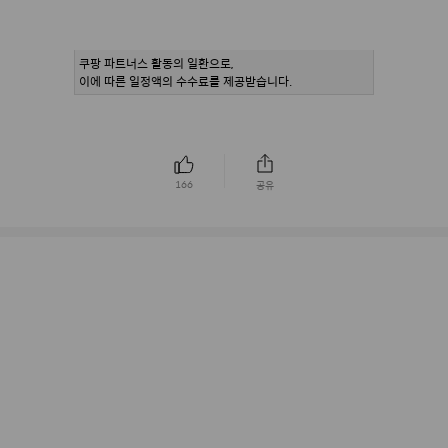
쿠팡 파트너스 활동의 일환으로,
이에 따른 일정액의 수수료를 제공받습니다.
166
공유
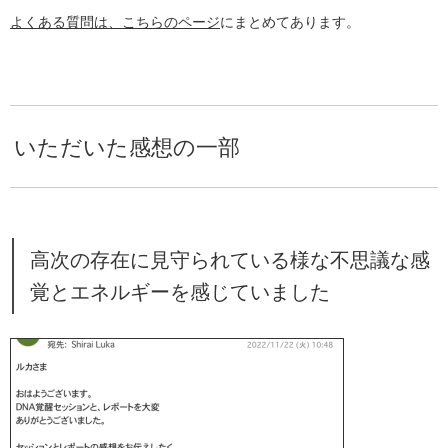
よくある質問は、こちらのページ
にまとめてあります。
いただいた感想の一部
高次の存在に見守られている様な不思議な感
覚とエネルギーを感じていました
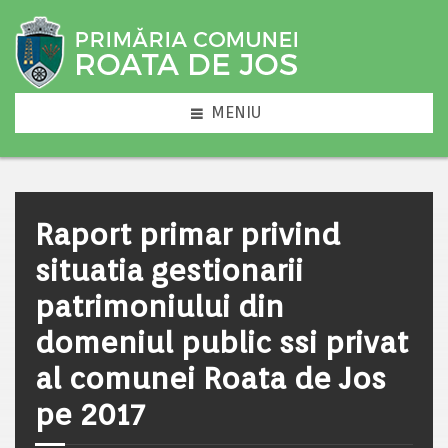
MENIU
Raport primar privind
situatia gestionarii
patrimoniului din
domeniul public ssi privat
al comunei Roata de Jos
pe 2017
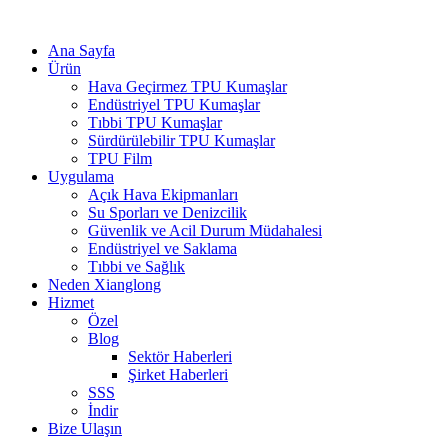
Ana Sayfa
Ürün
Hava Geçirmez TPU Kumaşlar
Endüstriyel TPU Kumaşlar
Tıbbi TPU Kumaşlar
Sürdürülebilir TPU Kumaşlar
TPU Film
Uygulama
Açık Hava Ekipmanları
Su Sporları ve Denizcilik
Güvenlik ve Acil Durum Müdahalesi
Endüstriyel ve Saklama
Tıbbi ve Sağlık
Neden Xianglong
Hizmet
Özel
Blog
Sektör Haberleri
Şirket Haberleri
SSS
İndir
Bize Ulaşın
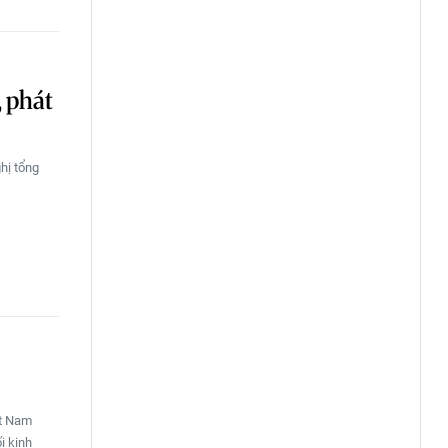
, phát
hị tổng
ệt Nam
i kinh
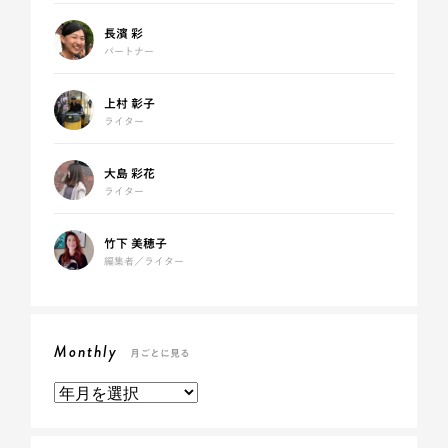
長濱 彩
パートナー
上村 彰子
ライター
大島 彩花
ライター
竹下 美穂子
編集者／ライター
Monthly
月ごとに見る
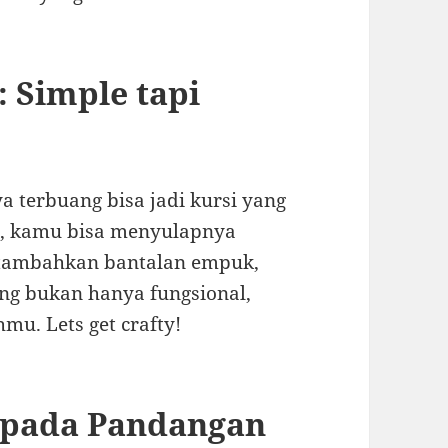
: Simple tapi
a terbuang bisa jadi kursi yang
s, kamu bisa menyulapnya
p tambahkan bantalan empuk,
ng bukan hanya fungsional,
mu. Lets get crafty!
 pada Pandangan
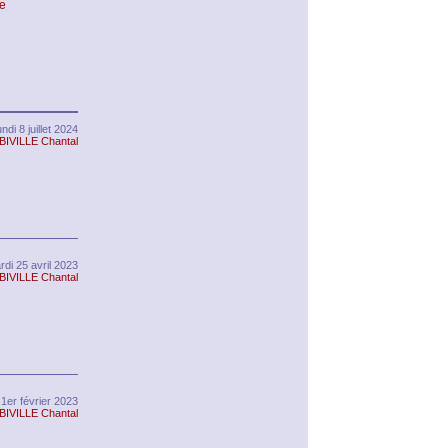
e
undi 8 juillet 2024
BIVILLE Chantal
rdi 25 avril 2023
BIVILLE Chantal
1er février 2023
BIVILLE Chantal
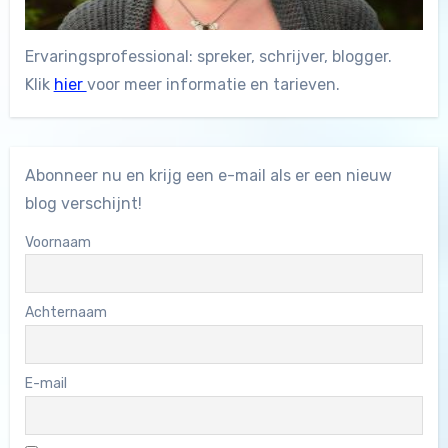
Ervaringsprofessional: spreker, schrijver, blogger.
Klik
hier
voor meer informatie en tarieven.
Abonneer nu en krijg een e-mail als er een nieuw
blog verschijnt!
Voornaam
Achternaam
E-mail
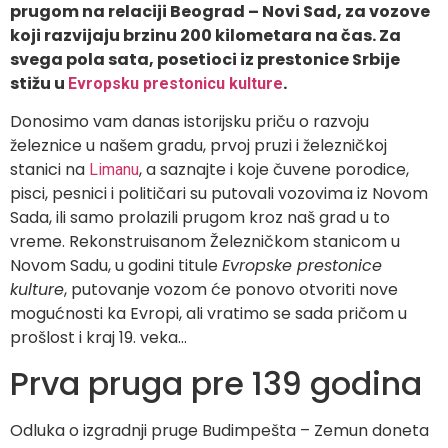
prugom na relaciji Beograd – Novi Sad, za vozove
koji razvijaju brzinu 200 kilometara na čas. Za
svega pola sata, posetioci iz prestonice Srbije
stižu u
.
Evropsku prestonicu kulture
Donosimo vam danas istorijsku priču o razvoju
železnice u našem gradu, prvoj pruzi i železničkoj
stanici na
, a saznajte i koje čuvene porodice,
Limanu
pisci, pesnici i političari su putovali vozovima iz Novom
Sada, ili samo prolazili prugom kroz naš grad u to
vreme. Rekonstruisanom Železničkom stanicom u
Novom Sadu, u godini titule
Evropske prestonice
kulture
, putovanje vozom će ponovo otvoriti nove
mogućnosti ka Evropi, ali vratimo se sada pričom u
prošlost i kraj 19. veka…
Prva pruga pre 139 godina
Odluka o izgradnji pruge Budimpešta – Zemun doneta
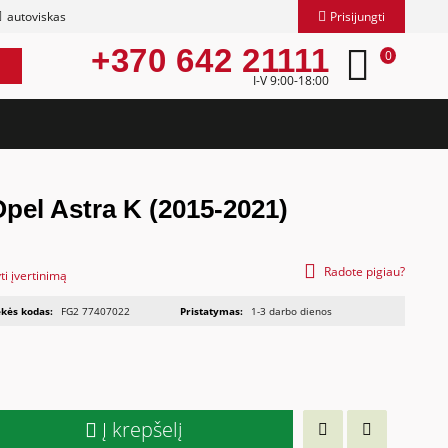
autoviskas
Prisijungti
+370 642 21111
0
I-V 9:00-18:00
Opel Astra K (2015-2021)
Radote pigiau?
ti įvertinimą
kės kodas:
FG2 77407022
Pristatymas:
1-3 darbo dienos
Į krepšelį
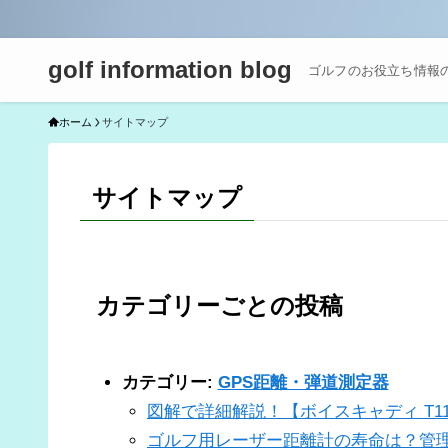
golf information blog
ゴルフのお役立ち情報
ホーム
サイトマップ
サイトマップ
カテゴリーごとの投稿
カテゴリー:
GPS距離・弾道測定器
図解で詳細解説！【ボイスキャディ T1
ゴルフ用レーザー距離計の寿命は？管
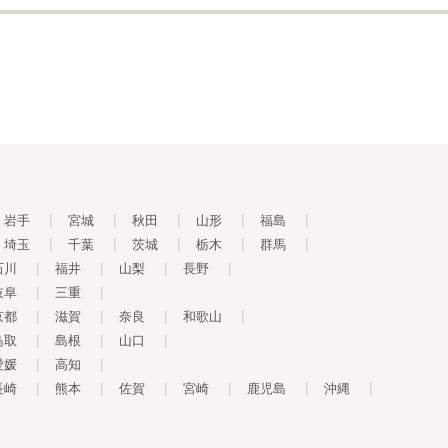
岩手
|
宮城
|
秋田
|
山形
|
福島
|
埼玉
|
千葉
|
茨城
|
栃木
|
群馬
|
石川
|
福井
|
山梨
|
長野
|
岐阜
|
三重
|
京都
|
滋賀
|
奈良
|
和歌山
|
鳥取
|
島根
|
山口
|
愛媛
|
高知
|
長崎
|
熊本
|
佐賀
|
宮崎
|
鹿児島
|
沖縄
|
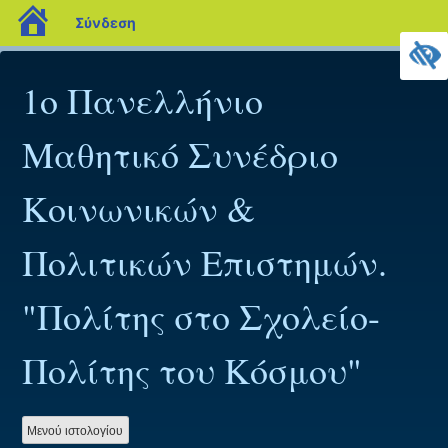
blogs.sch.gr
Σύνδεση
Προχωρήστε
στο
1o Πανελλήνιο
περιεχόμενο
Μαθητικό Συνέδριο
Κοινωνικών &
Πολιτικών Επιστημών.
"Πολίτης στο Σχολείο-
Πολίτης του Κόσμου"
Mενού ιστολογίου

#### What is required:
Every line above that contains the word "bisa" should be reported.

#### Answer to this task:
a terbuang bisa jadi kursi yang
s, kamu bisa menyulapnya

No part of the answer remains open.